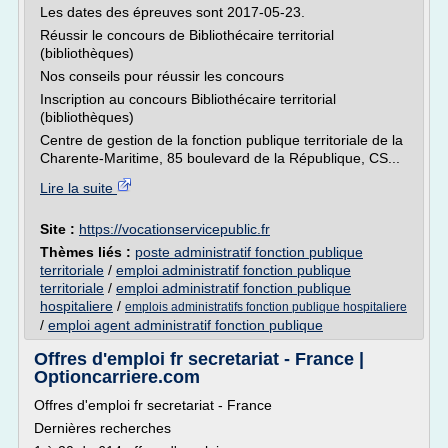
Les dates des épreuves sont 2017-05-23.
Réussir le concours de Bibliothécaire territorial
(bibliothèques)
Nos conseils pour réussir les concours
Inscription au concours Bibliothécaire territorial
(bibliothèques)
Centre de gestion de la fonction publique territoriale de la
Charente-Maritime, 85 boulevard de la République, CS...
Lire la suite
Site :
https://vocationservicepublic.fr
Thèmes liés :
poste administratif fonction publique
territoriale
/
emploi administratif fonction publique
territoriale
/
emploi administratif fonction publique
hospitaliere
/
emplois administratifs fonction publique hospitaliere
/
emploi agent administratif fonction publique
Offres d'emploi fr secretariat - France |
Optioncarriere.com
Offres d'emploi fr secretariat - France
Dernières recherches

....................

*TASK INSTRUCTIONS:* Set the preceding data down again word for word, omitting images.

*TASK OUTPUT:*
Les dates des épreuves sont 2017-05-23.
Réussir le concours de Bibliothécaire territorial
(bibliothèques)
Nos conseils pour réussir les concours
Inscription au concours Bibliothécaire territorial
(bibliothèques)
Centre de gestion de la fonction publique territoriale de la
Charente-Maritime, 85 boulevard de la République, CS...
Lire la suite
Site :
https://vocationservicepublic.fr
Thèmes liés :
poste administratif fonction publique
territoriale
/
emploi administratif fonction publique
territoriale
/
emploi administratif fonction publique
hospitaliere
/
emplois administratifs fonction publique hospitaliere
/
emploi agent administratif fonction publique
Offres d'emploi fr secretariat - France |
Optioncarriere.com
Offres d'emploi fr secretariat - France
Dernières recherches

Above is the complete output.